De hauts fonctionnaires à 7 heures du matin au bureau : Je les ai rencontrés à Tunis !
Il n’en revient pas encore. Sollicitant audience auprès d’un directeur général au sein d’un grand ministère, ce manager d’une multinationale en visite à Tunis était surpris qu’on lui fixe rendez-vous lendemain à 7 heures du matin. C’est le haut fonctionnaire qui l’appelle lui-même en début de soirée pour s’excuser doublement. D’abord, parce que, pris toute la journée avec son ministre à l’ARP au Bardo, il n’avait pas pu le rappeler plutôt. Mais, aussi, parce que à 7 heures du matin, c’est le seul créneau qui lui reste encore disponible au cours d’une nouvelle journée bien surchargée. En fait, parti vers 8 heures du soir, il est de retour au bureau dès 6 heures du matin. D’emblée, il s’attaque à son courrier, commence à recevoir les premiers visiteurs puis vaque aux réunions et autres engagements. Un rythme endiablé qui se répète chaque jour.
Ce manager d’une multinationale, qui a roulé longtemps sa bosse un peu partout, pratiquant de multiples administrations, en est resté fort étonné. Reçu tôt le matin, comme convenu, il a pu vérifier l’exactitude du rendez-vous, la qualité de l’écoute et la pertinence des réponses à ses questions.
Un ministre ne peut rien ni pour eux, ni contre eux!
Notre haut fonctionnaire est-il une exception dans cette cohorte pléthorique de fonctionnaires laxistes et démobilisés ? Est-ce un accro du travail qui cherche à plaire à son ministre et obtenir une promotion ? Nullement ! Comme lui, nombre de fonctionnaires de l’Etat, à divers niveaux de la hiérarchie ont fait serment d’abnégation et de dévouement au service public. Formés pour la plupart à l’ENA, gravissant les échelons à la force du poignet, subissant depuis 2011 une rafale de ministres successifs ne connaissant, à quelques rares exceptions, ni les rouages de l’Etat, ni le fonctionnement de l’Administration, ils préservent le service public et s’y accomplissent. Sans attendre la moindre récompense.
Au plafond du grade, ils n’aspirent ni à une fonction, ni à des avantages qui, sommes toutes, ne leur ajoutent rien. Un ministre ne peut rien ni pour eux, ni contre eux! Il est vrai que lorsque leur ministre est bon, compétent et honnête, ils se dopent davantage. A l'inverse, ils se cabrent pour protéger le bien public et le sens de l'Etat, sans renoncer à leurs convictions ou se délier de leur engagement.
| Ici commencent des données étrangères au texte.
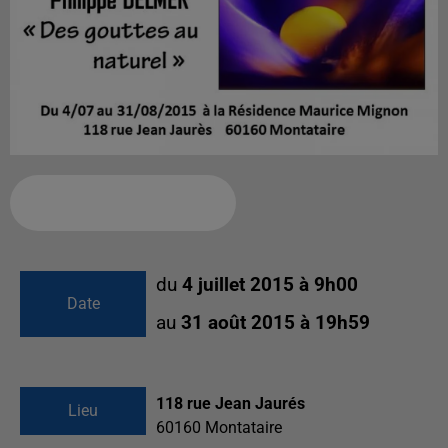
Ajouter à votre calendrier
du
4 juillet 2015 à 9h00
Date
au
31 août 2015 à 19h59
118 rue Jean Jaurés
Lieu
60160
Montataire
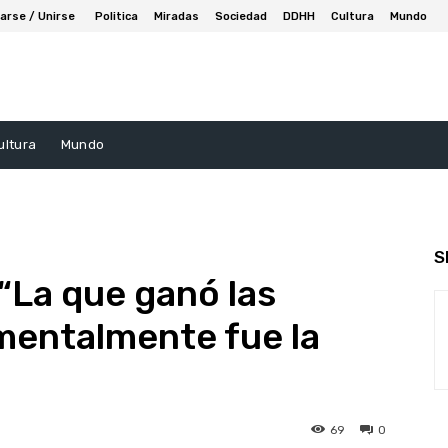
arse / Unirse
Politica
Miradas
Sociedad
DDHH
Cultura
Mundo
ultura
Mundo
S
“La que ganó las
mentalmente fue la
69
0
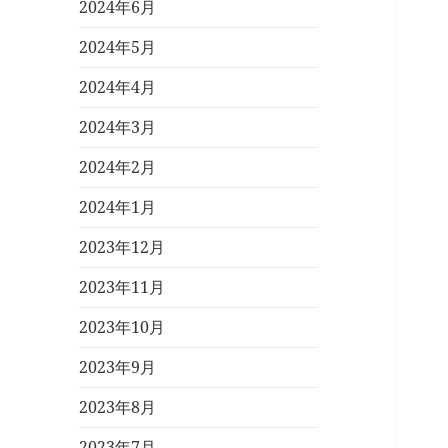
2024年6月
2024年5月
2024年4月
2024年3月
2024年2月
2024年1月
2023年12月
2023年11月
2023年10月
2023年9月
2023年8月
2023年7月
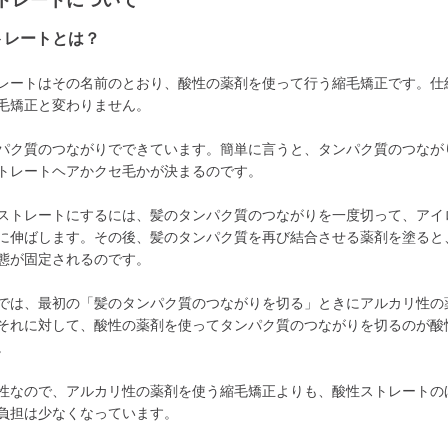
トレートについて
トレートとは？
レートはその名前のとおり、酸性の薬剤を使って行う縮毛矯正です。仕
毛矯正と変わりません。
パク質のつながりでできています。簡単に言うと、タンパク質のつなが
トレートヘアかクセ毛かが決まるのです。
ストレートにするには、髪のタンパク質のつながりを一度切って、アイ
に伸ばします。その後、髪のタンパク質を再び結合させる薬剤を塗ると
態が固定されるのです。
では、最初の「髪のタンパク質のつながりを切る」ときにアルカリ性の
それに対して、酸性の薬剤を使ってタンパク質のつながりを切るのが酸
。
性なので、アルカリ性の薬剤を使う縮毛矯正よりも、酸性ストレートの
負担は少なくなっています。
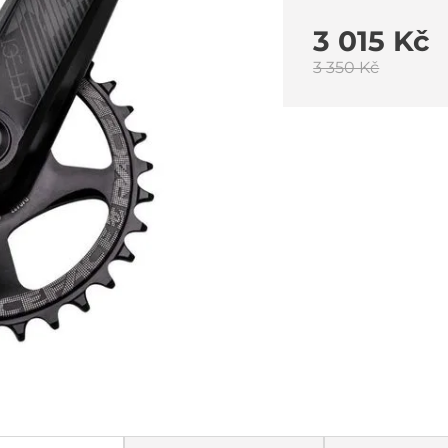
3 015 Kč
3 350 Kč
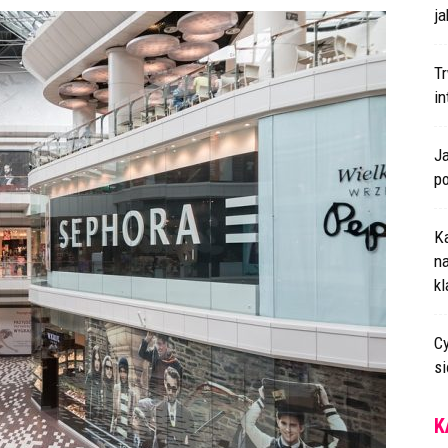
ja
T
i
J
p
K
n
k
Cy
s
K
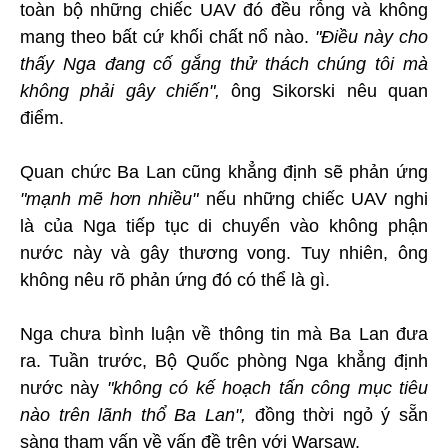
toàn bộ những chiếc UAV đó đều rỗng và không
mang theo bất cứ khối chất nổ nào.
"Điều này cho
thấy Nga đang cố gắng thử thách chúng tôi mà
không phải gây chiến",
ông Sikorski nêu quan
điểm.
Quan chức Ba Lan cũng khẳng định sẽ phản ứng
"mạnh mẽ hơn nhiều"
nếu những chiếc UAV nghi
là của Nga tiếp tục di chuyển vào không phận
nước này và gây thương vong. Tuy nhiên, ông
không nêu rõ phản ứng đó có thể là gì.
Nga chưa bình luận về thông tin mà Ba Lan đưa
ra. Tuần trước, Bộ Quốc phòng Nga khẳng định
nước này
"không có kế hoạch tấn công mục tiêu
nào trên lãnh thổ Ba Lan",
đồng thời ngỏ ý sẵn
sàng tham vấn về vấn đề trên với Warsaw.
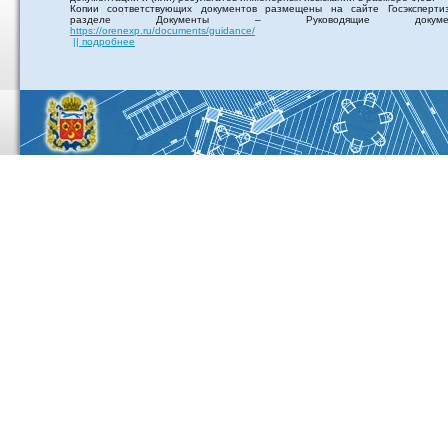
Копии соответствующих документов размещены на сайте Госэксперти
разделе Документы – Руководящие докумен
https://orenexp.ru/documents/guidance/
|| подробнее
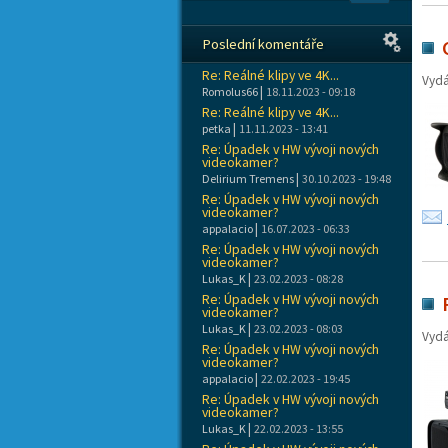
Poslední komentáře
Re: Reálné klipy ve 4K...
Vyd
|
Romolus66
18.11.2023 - 09:18
Re: Reálné klipy ve 4K...
|
petka
11.11.2023 - 13:41
Re: Úpadek v HW vývoji nových
videokamer?
|
Delirium Tremens
30.10.2023 - 19:48
Re: Úpadek v HW vývoji nových
videokamer?
|
appalacio
16.07.2023 - 06:33
Re: Úpadek v HW vývoji nových
videokamer?
|
Lukas_K
23.02.2023 - 08:28
Re: Úpadek v HW vývoji nových
videokamer?
|
Lukas_K
23.02.2023 - 08:03
Vyd
Re: Úpadek v HW vývoji nových
videokamer?
|
appalacio
22.02.2023 - 19:45
Re: Úpadek v HW vývoji nových
videokamer?
|
Lukas_K
22.02.2023 - 13:55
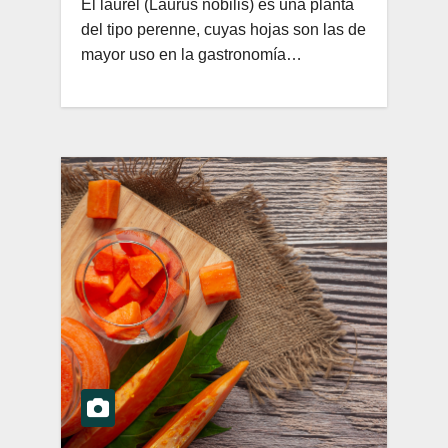
El laurel (Laurus nobilis) es una planta
del tipo perenne, cuyas hojas son las de
mayor uso en la gastronomía…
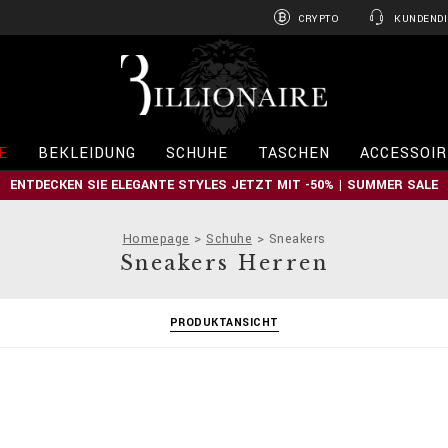
CRYPTO
KUNDENDI
B
i
l
l
i
E
BEKLEIDUNG
SCHUHE
TASCHEN
ACCESSOIR
o
n
ENTDECKEN SIE ELEGANTE STYLES JETZT MIT -50% | SUMMER SALE
a
i
r
Homepage
Schuhe
Sneakers
e
Sneakers Herren
PRODUKTANSICHT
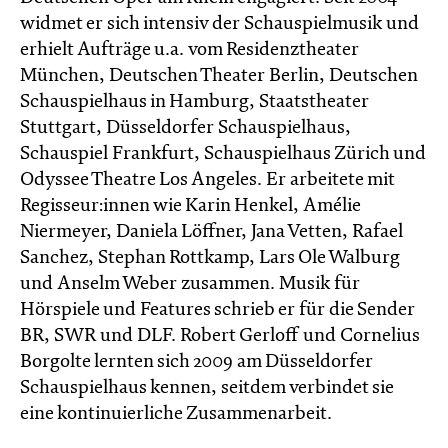
widmet er sich intensiv der Schauspielmusik und
erhielt Aufträge u.a. vom Residenztheater
München, Deutschen Theater Berlin, Deutschen
Schauspielhaus in Hamburg, Staatstheater
Stuttgart, Düsseldorfer Schauspielhaus,
Schauspiel Frankfurt, Schauspielhaus Zürich und
Odyssee Theatre Los Angeles. Er arbeitete mit
Regisseur:innen wie Karin Henkel, Amélie
Niermeyer, Daniela Löffner, Jana Vetten, Rafael
Sanchez, Stephan Rottkamp, Lars Ole Walburg
und Anselm Weber zusammen. Musik für
Hörspiele und Features schrieb er für die Sender
BR, SWR und DLF. Robert Gerloff und Cornelius
Borgolte lernten sich 2009 am Düsseldorfer
Schauspielhaus kennen, seitdem verbindet sie
eine kontinuierliche Zusammenarbeit.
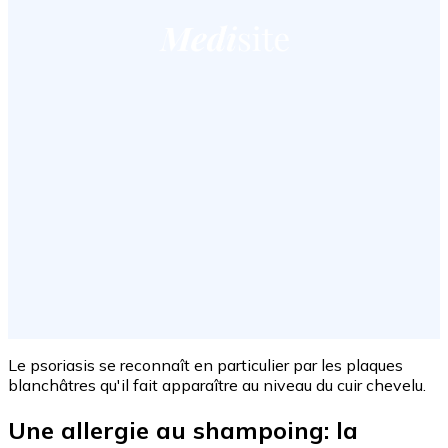
Le psoriasis se reconnaît en particulier par les plaques
blanchâtres qu'il fait apparaître au niveau du cuir chevelu.
Une allergie au shampoing: la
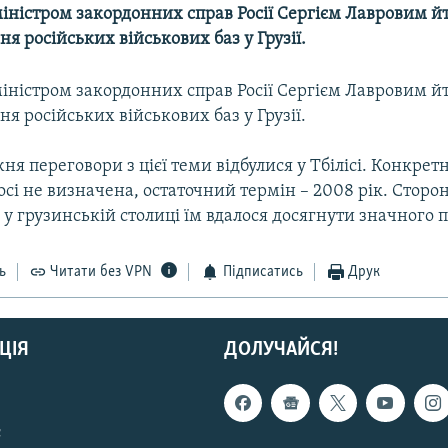
 міністром закордонних справ Росії Сергієм Лавровим 
я російських військових баз у Грузії.
 міністром закордонних справ Росії Сергієм Лавровим 
я російських військових баз у Грузії.
я переговори з цієї теми відбулися у Тбілісі. Конкрет
осі не визначена, остаточний термін – 2008 рік. Сторо
і у грузинській столиці їм вдалося досягнути значного 
ь
Читати без VPN
Підписатись
Друк
ЦІЯ
ДОЛУЧАЙСЯ!
с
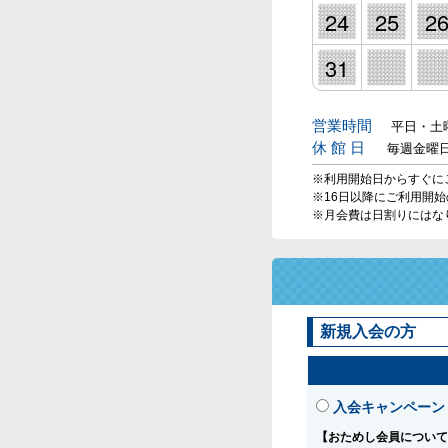
24
25
2
31
営業時間
平日・土曜
休 館 日
毎週金曜
※利用開始日からすぐに
※16日以降にご利用開
※月会費は日割りにはな
新規入会の方
入会キャンペーン
【おためし会員について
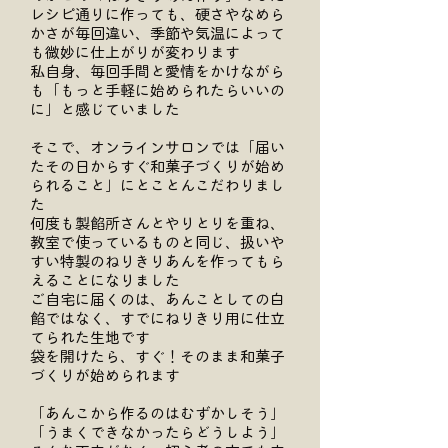
レシピ通りに作っても、硬さやなめら
かさが毎回違い、季節や気温によって
も微妙に仕上がりが変わります
私自身、毎回手間と愛情をかけながら
も「もっと手軽に始められたらいいの
に」と感じていました
そこで、オンラインサロンでは「届い
たその日からすぐ和菓子づくりが始め
られること」にとことんこだわりまし
た
何度も製餡所さんとやりとりを重ね、
教室で使っているものと同じ、扱いや
すい特製のねりきりあんを作ってもら
えることになりました
ご自宅に届くのは、あんことしての白
餡ではなく、すでにねりきり用に仕立
てられた生地です
袋を開けたら、すぐ！そのまま和菓子
づくりが始められます
「あんこから作るのはむずかしそう」
「うまくできなかったらどうしよう」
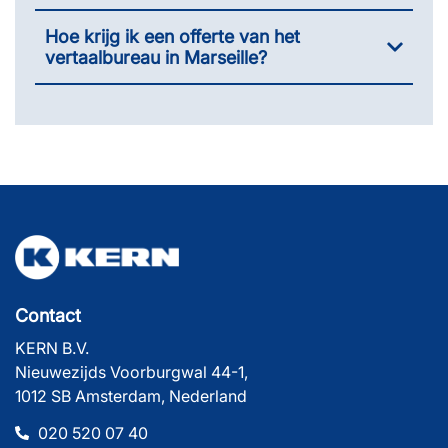
Hoe krijg ik een offerte van het
vertaalbureau in Marseille?
Contact
KERN B.V.
Nieuwezijds Voorburgwal 44-1,
1012 SB Amsterdam, Nederland
020 520 07 40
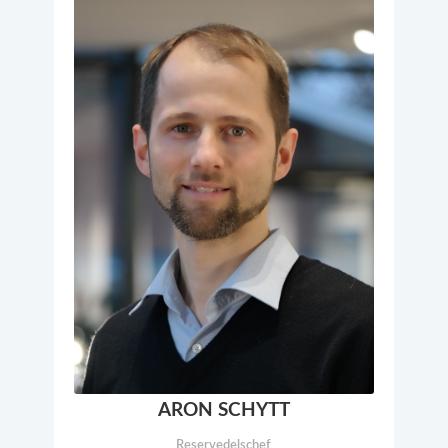
ARON SCHYTT
Reservedelschef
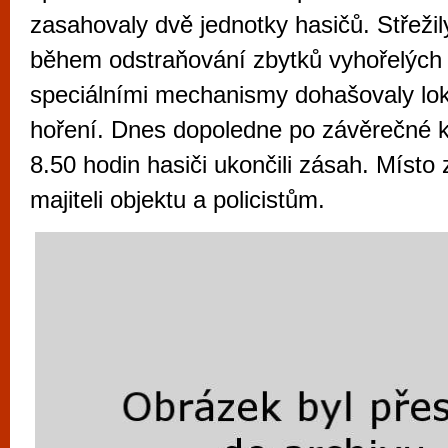
vyzkoušet různé kasinové hry. V neustál
zasahovaly dvě jednotky hasičů. Střežil
metropoli naleznete širokou nabídku her o
během odstraňování zbytků vyhořelých 
po moderní automaty jak pro pravidelné n
speciálními mechanismy dohašovaly lok
příležitostné hráče. V...
hoření. Dnes dopoledne po závěrečné ko
8.50 hodin hasiči ukončili zásah. Místo
majiteli objektu a policistům.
Quant à leur rémunération, elle ne dépasse guère, à l’étonnement de ce manager d’une multinationale, l’équivalent de 700 euros par mois.
Kamel Morjane et Riadh Mouakhar sauront-il réagir ?
Des masochistes, doit-il penser d’eux ! Ou tout simplement, de grands commis de l’Etat qui y ont cru et qui continuent à y croire. Ce sont eux qui ont tenu la maison au lendemain même du 14 janvier 2011 et c’est grâce à eux que la machine résiste bien et continue de tourner. Une espèce rare, malheureusement, en voie d’extinction. Avant de jeter l’éponge et de quitter la fonction publique, un illustre haut fonctionnaire, passé secrétaire général du Gouvernement, Ahmed Zarrouk, avait planché sur un régime incitatif en faveur de la haute administration. Il s’agit de récompenser au mérite ceux qui servent l’Etat et d’attirer les meilleurs pour rallier ses rangs. Où en est ce projet ? Kamel Morjane et Riadh Mouakhar, les deux nouveaux ministres concernés gagnent à le dépoussiérer et le faire aboutir.